Assembly Speaker Sheila Y. Oliver (D-Essex) told the committee, “All the evidence has shown us that New Jersey’s civil union law falls far short in providing true equality. Civil unions send a message to the public that same-sex couples and their families are not equal to married couples in the eyes of the law.

"It sends a message that same-sex couples are not good enough to warrant equality,” Oliver said. “This is the same message we heard from Jim Crow segregation laws. Separate treatment was wrong then. Separate treatment is wrong now. That’s why this bill is so important, and that’s why those of us elected to protect civil rights must stand up and do the right thing and support it.”

Assemblyman John Wisniewski (D-Middlesex) also appeared before the committee and agreed with Oliver that the civil union law does not offer same-sex couples equal protections.
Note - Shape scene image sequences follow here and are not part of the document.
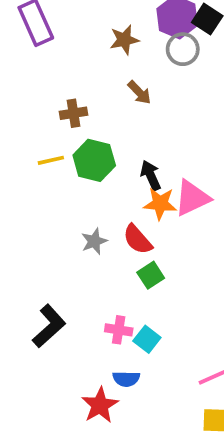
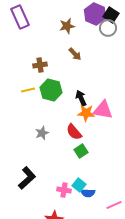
gray circle: (183, 49) -> (108, 28), moved
pink triangle: (192, 198) -> (103, 110), turned 35
gray star: (94, 241) -> (42, 133), moved
pink cross: (119, 330) -> (64, 190), moved
blue semicircle: (126, 379) -> (88, 193), moved

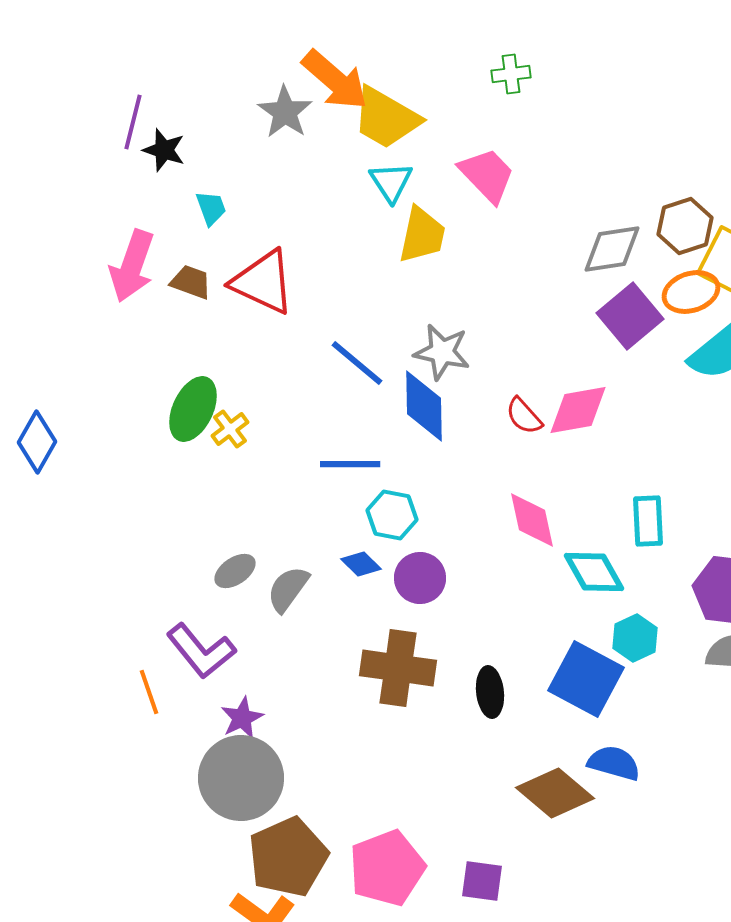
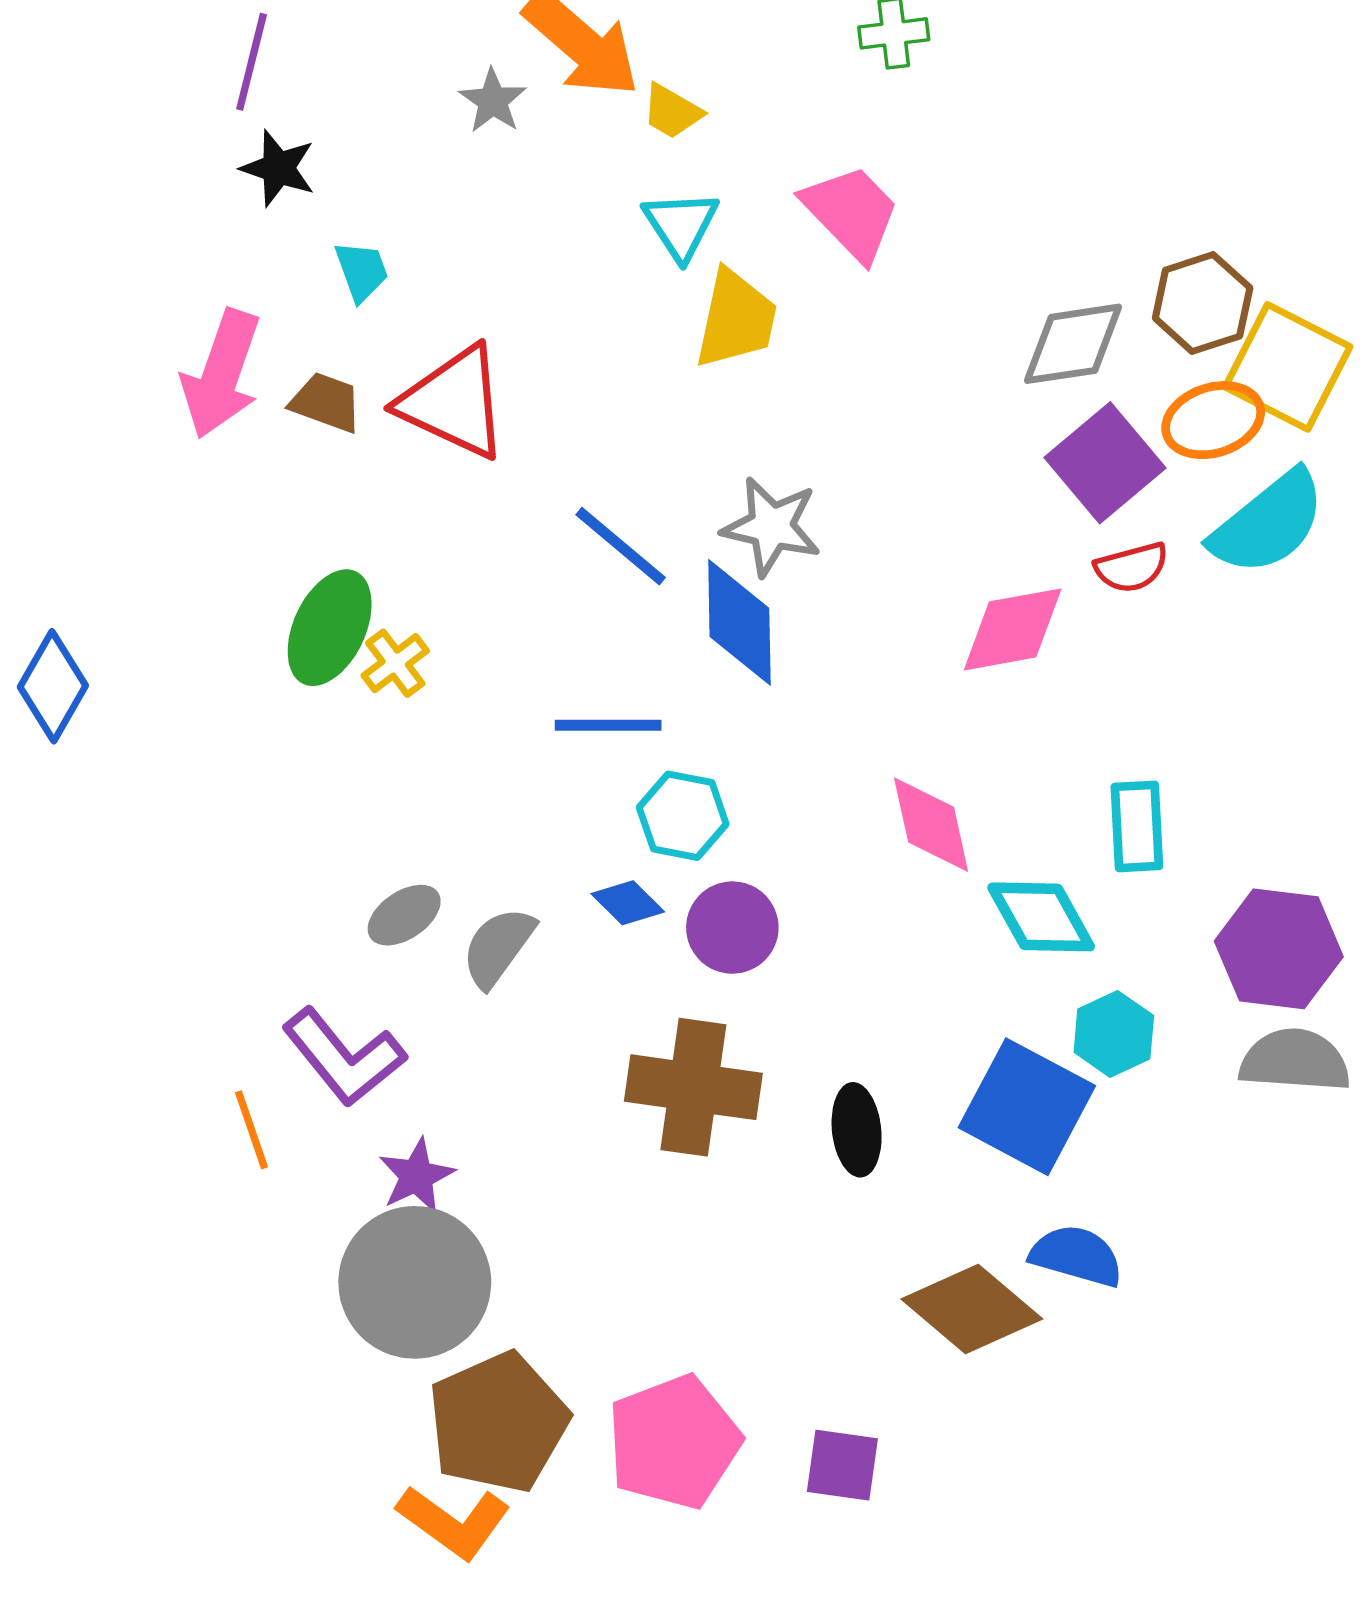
gray star: (285, 112) -> (493, 101), size x0.7
yellow trapezoid: (386, 118) -> (672, 111), size x0.5
purple line: (133, 122) -> (252, 62), moved
red semicircle: (524, 416) -> (1132, 567), moved, turned -63

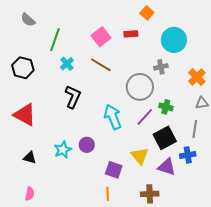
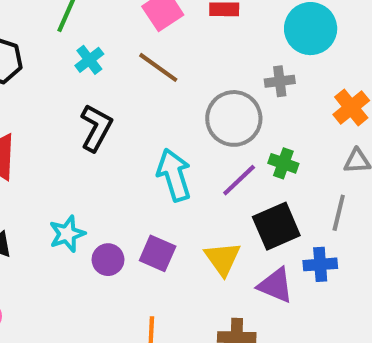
purple circle: (87, 145) -> (108, 260), moved
purple square: (114, 170) -> (158, 253), moved

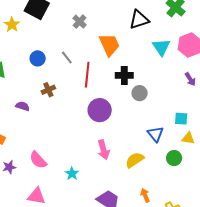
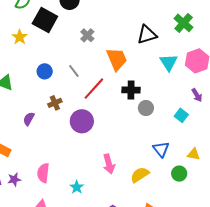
red line: (87, 75) -> (94, 89), turned 35
purple semicircle: (23, 106) -> (29, 119), turned -80
purple circle: (100, 110) -> (82, 121), moved
cyan square: (181, 119) -> (181, 115), moved, turned 32
pink semicircle: (38, 160) -> (43, 173), turned 48

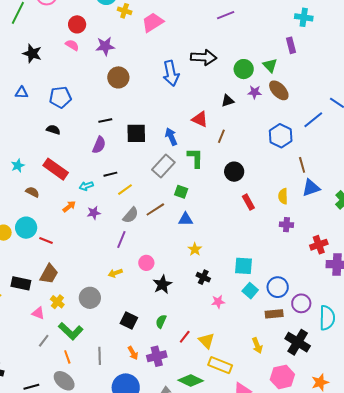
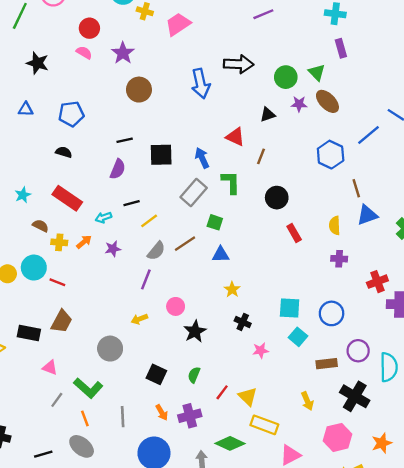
cyan cross: (304, 17) -> (335, 14), moved
purple star: (105, 46) -> (123, 53), turned -30
blue circle: (278, 287) -> (332, 313), moved
yellow cross: (57, 302) -> (59, 242), moved, turned -32

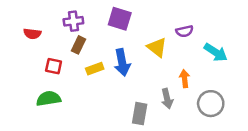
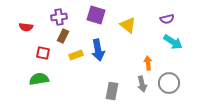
purple semicircle: (185, 31) -> (167, 19), moved
yellow triangle: (157, 47) -> (128, 25), moved
gray arrow: (167, 99) -> (142, 84), moved

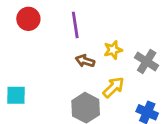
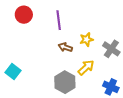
cyan square: (16, 95) -> (13, 71), turned 35

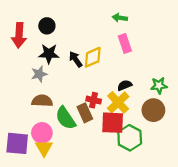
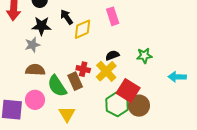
black arrow: (76, 59) -> (67, 17), moved
brown circle: (153, 110) -> (139, 106), moved
red square: (113, 123) -> (128, 90), moved, turned 30
yellow triangle: (44, 148) -> (67, 114), moved

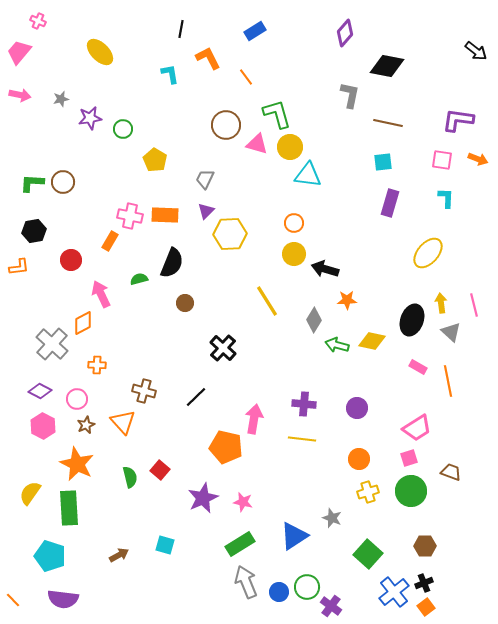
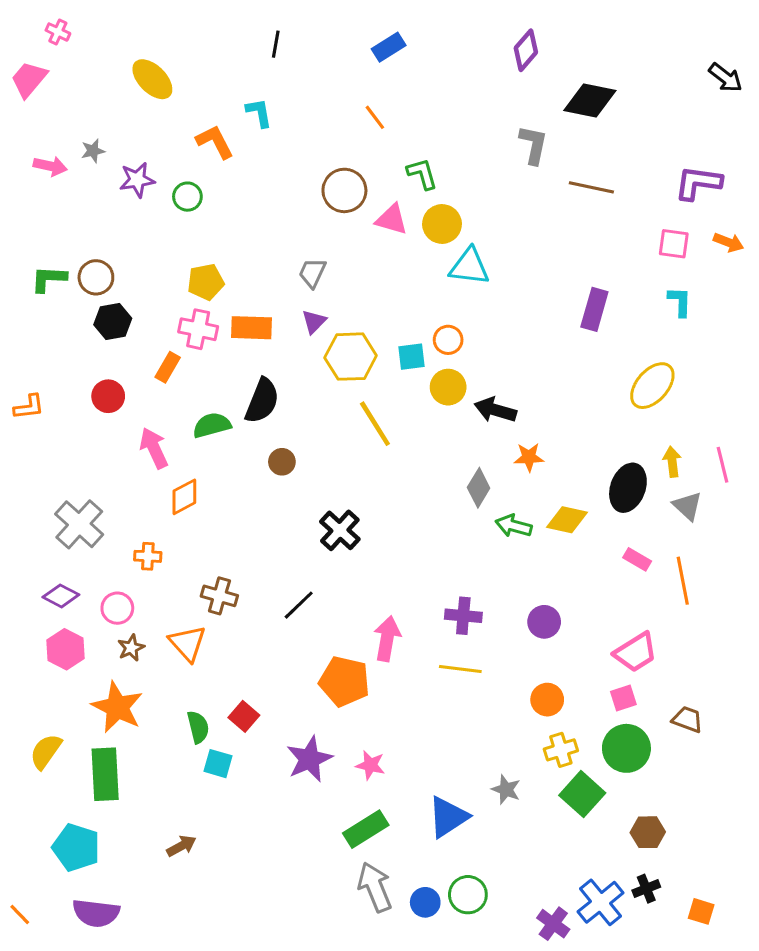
orange L-shape: (208, 58) -> (215, 142), moved
pink arrow: (20, 95) -> (50, 166), moved
green L-shape: (277, 114) -> (422, 174), size x0.7
yellow pentagon: (155, 160) -> (206, 282), moved, turned 30
cyan square: (383, 162) -> (412, 357), moved
black hexagon: (34, 231) -> (113, 322), moved
green semicircle: (139, 279) -> (212, 425), size x1.4
yellow line: (267, 301) -> (375, 424), moved
orange diamond: (83, 323) -> (184, 497), moved
cyan square: (165, 545) -> (218, 764), moved
green square: (368, 554) -> (582, 794), moved
purple cross: (331, 606) -> (553, 924), moved
orange square: (426, 607) -> (701, 911), moved, turned -36

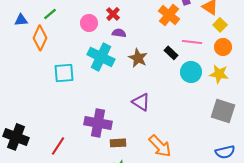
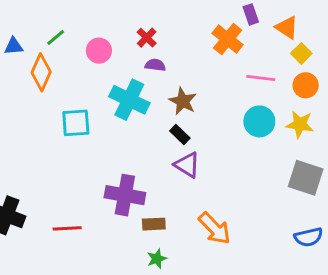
pink circle: (89, 23) -> (99, 51), moved
black rectangle: (171, 53) -> (180, 134), moved
red line: (58, 146) -> (67, 228), turned 54

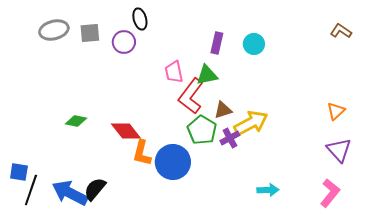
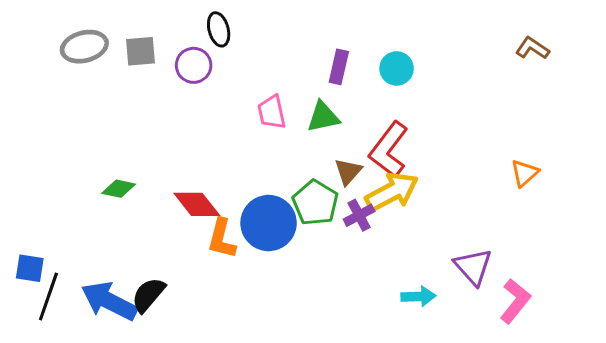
red L-shape: (191, 96) -> (389, 150), moved
brown triangle: (223, 110) -> (348, 172), turned -30
purple triangle: (339, 150) -> (473, 267), moved
blue circle: (173, 162) -> (269, 223), moved

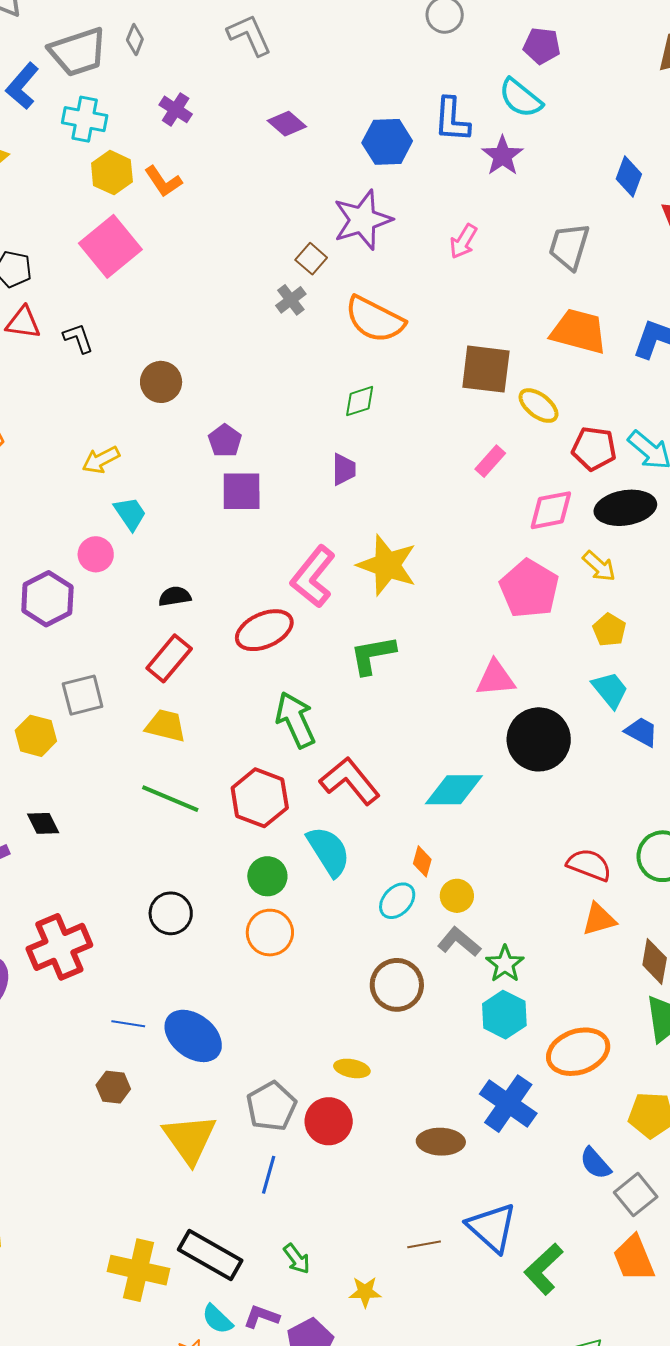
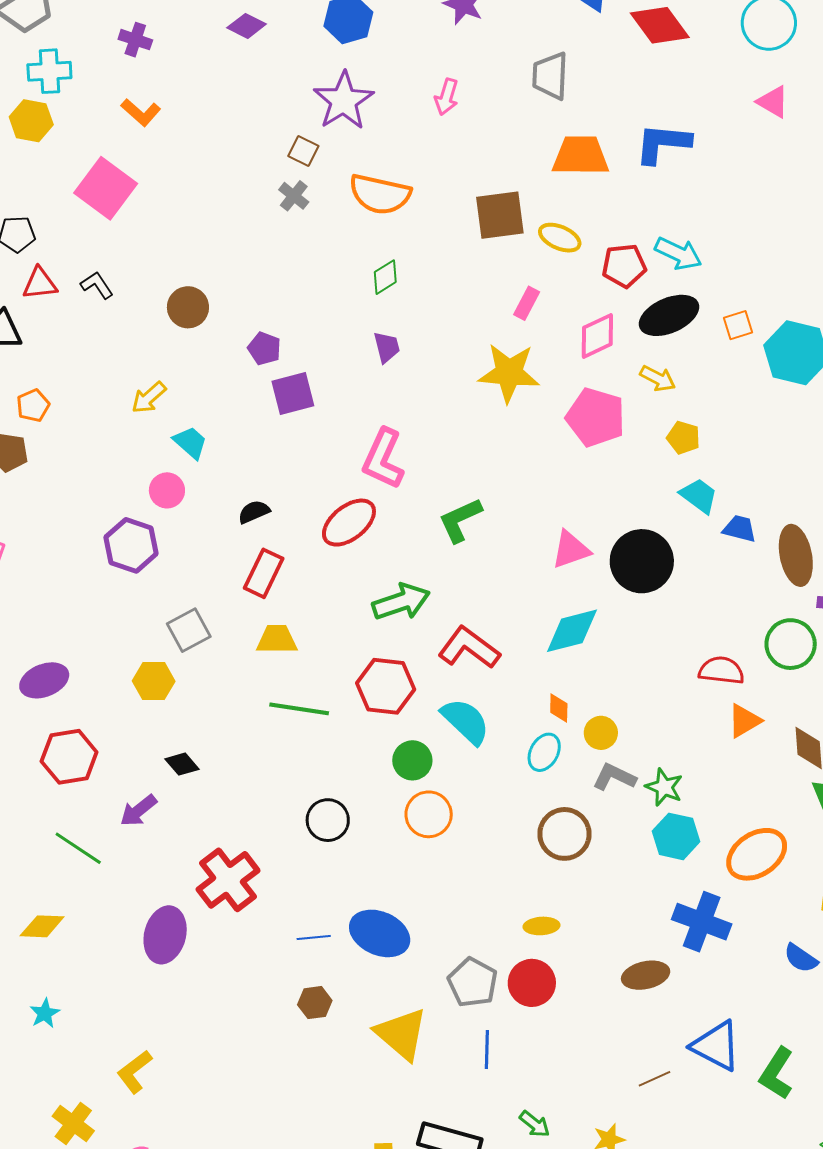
yellow hexagon: (112, 173) -> (31, 121), moved
yellow star: (387, 565) -> (509, 373), moved
pink triangle: (495, 678) -> (571, 550), moved
green arrow: (295, 720) -> (401, 602), turned 110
“We’ve repeatedly heard heartbreaking stories of couples in committed relationships running into problems when it comes to hospital care and other considerations given to heterosexual couples,” Wisniewski said. “We cannot single out a group of people and deem them undeserving of the same legal and economic protections others enjoy.”

Assemblywoman Valerie Vainieri Huttle (D-Bergen), a co-sponsor of the legislation, said, “One year ago, Governor Christie signed the Anti-Bullying Bill of Rights, one of the toughest anti-bullying laws in the country. I certainly remember the articulate and brave young men and women who shared their horrific experiences with the Legislature. Many of those students were targeted because of their sexual orientation. It became clear that while bullying affects all students, those who identify as gay or are perceived to be gay are disproportionately impacted by peer harassment and intimidation.

“The purpose of the anti-bullying law is to respond to bullying and also to prevent it,” Vainieri Huttle said. “That can only be done by teaching students that although they are not all the same, they are all equal and will be treated equally in our state.

“Unfortunately, that is not true,” the Assemblywoman said. “LGBT students, as well as their peers, know that when it is time to get married in our state, they will not be treated equally. They will not be treated fairly. New Jersey schools are tasked with teaching students that discrimination against their fellow classmates is wrong and punishable. It is undoubtedly more difficult to impress the values of fairness and equality upon our children when our state does not allow same sex couples to marry.”